Sunday, October 21, 2012

Chilly

Miserable day: drizzly, dark, dismal day out - so stayed in. Treated myself to watching The Great White Silence - Herbert Ponting's documentary of Scott & Co's ill-fated 1912/13 journey to the South Pole. The film is not so much about the terrible trek to the Pole as much as all the preparation that went into it, the voyage on the Terra Nova, footage of penguins & seals etc, all done in sub-zero temperatures with neanderthal equipment at the dawn of film. The results were amazing at the time, and fabulous post-restoration. Another attraction is the new score by Simon Fisher Turner - electronic and utterly modern yet very sympathetic. 

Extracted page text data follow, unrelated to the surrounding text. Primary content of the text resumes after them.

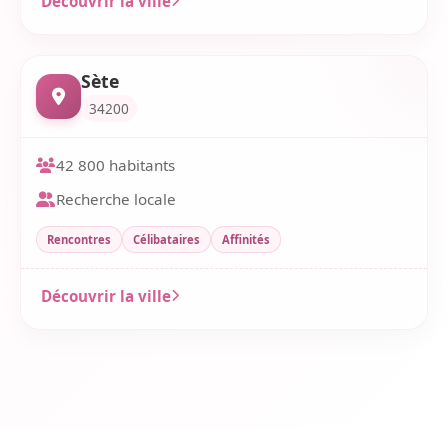
Découvrir la ville
Sète
34200
42 800 habitants
Recherche locale
Rencontres
Célibataires
Affinités
Découvrir la ville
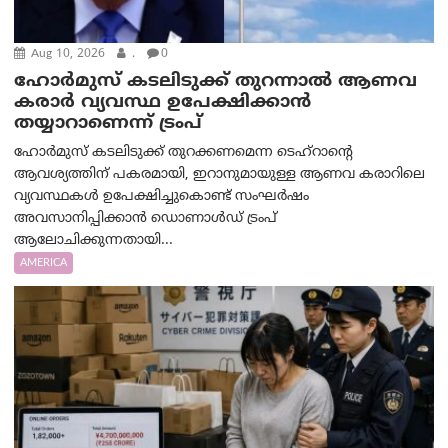
Aug 10, 2026
.
0
ഹോർമുസ് കടലിടുക്ക് തുറന്നാൽ ആണവ
കരാർ വ്യവസ്ഥ ഉപേക്ഷിക്കാൻ
തയ്യാറാണെന്ന് ട്രം‌പ്
ഹോർമുസ് കടലിടുക്ക് തുറക്കണമെന്ന ടെഹ്‌റാന്റെ
ആവശ്യത്തിന് പകരമായി, ഇറാനുമായുള്ള ആണവ കരാറിലെ
വ്യവസ്ഥകൾ ഉപേക്ഷിച്ചുകൊണ്ട് സംഘർഷം
അവസാനിപ്പിക്കാൻ ഡൊണാൾഡ് ട്രംപ്
ആലോചിക്കുന്നതായി...
AMERICA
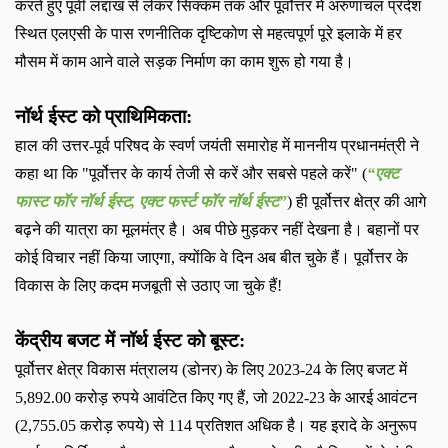
करते हुए पूर्वी लद्दाख से लेकर सिक्कम तक और पूर्वोत्तर में अरुणाचल प्रदेश
स्थित एलएसी के पास रणनीतिक दृष्टिकोण से महत्वपूर्ण पूरे इलाके में हर
मौसम में काम आने वाले सड़क निर्माण का काम शुरू हो गया है।
नॉर्थ ईस्ट को प्राथिमिकता
:
हाल की उत्तर-पूर्व परिषद के स्वर्ण जयंती समारोह में माननीय प्रधानमंत्री ने
कहा था कि "पूर्वोत्तर के कार्य तेजी से करें और सबसे पहले करें" (
“
एक्ट
फास्ट फॉर नॉर्थ ईस्ट
,
एक्ट फर्स्ट फॉर नॉर्थ ईस्ट
”
)
ही पूर्वोत्तर क्षेत्र की आगे
बढ़ने की यात्रा का मूलमंत्र है। अब पीछे मुड़कर नहीं देखना है। बहानों पर
कोई विचार नहीं किया जाएगा
,
क्योंकि वे दिन अब बीत चुके हैं। पूर्वोत्तर के
विकास के लिए कदम मजबूती से उठाए जा चुके हैं
!
केंद्रीय बजट में नॉर्थ ईस्ट को बूस्ट
:
पूर्वोत्तर क्षेत्र विकास मंत्रालय (डोनर) के लिए
2023-24
के लिए बजट में
5,892.00
करोड़ रुपये आवंटित किए गए हैं
,
जो
2022-23
के आरई आवंटन
(
2,755.05
करोड़ रुपये) से
114
प्रतिशत अधिक है। यह इरादे के अनुरूप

Earlier this summer I read Sara Wheeler's Terra Incognita - an account of a several-month-long Antarctic writer-in-residency in more recent times. Two things, for me, came out of that. First, the sheer size (bigger than Europe), harshness (coldest, windiest, driest place on the planet) and nothingness of the place. The edges are vaguely interesting and there's the Trans Antarctic mountain range and the Pole itself has a certain resonance (and a research settlement), but the rest is a lot of nothing. Or as an OS mapper said: "Look at that. Nothing between us and the Pole except 1,250 miles of nothing. So much to map, so little time". The other thing that struck was the overriding (95%) maleness of its few thousand temporary inhabitants, mostly bearded geeky scientists, which made for a rather rough ride for Wheeler.
 
She's written a good book on the Arctic too - The Magnetic North - but that's another story.